(Problem description) Would you reproduce every record exactly, leaving out the pictures?

(Data for analysis)
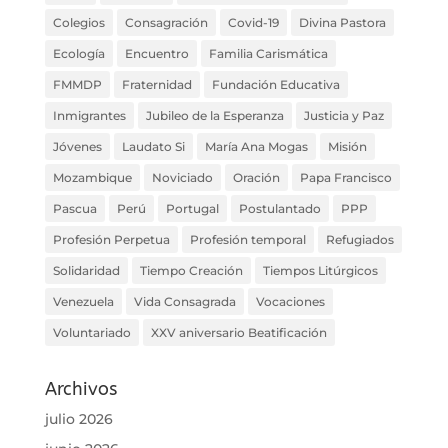
Colegios
Consagración
Covid-19
Divina Pastora
Ecología
Encuentro
Familia Carismática
FMMDP
Fraternidad
Fundación Educativa
Inmigrantes
Jubileo de la Esperanza
Justicia y Paz
Jóvenes
Laudato Si
María Ana Mogas
Misión
Mozambique
Noviciado
Oración
Papa Francisco
Pascua
Perú
Portugal
Postulantado
PPP
Profesión Perpetua
Profesión temporal
Refugiados
Solidaridad
Tiempo Creación
Tiempos Litúrgicos
Venezuela
Vida Consagrada
Vocaciones
Voluntariado
XXV aniversario Beatificación
Archivos
julio 2026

(Response below)
Colegios
Consagración
Covid-19
Divina Pastora
Ecología
Encuentro
Familia Carismática
FMMDP
Fraternidad
Fundación Educativa
Inmigrantes
Jubileo de la Esperanza
Justicia y Paz
Jóvenes
Laudato Si
María Ana Mogas
Misión
Mozambique
Noviciado
Oración
Papa Francisco
Pascua
Perú
Portugal
Postulantado
PPP
Profesión Perpetua
Profesión temporal
Refugiados
Solidaridad
Tiempo Creación
Tiempos Litúrgicos
Venezuela
Vida Consagrada
Vocaciones
Voluntariado
XXV aniversario Beatificación
Archivos
julio 2026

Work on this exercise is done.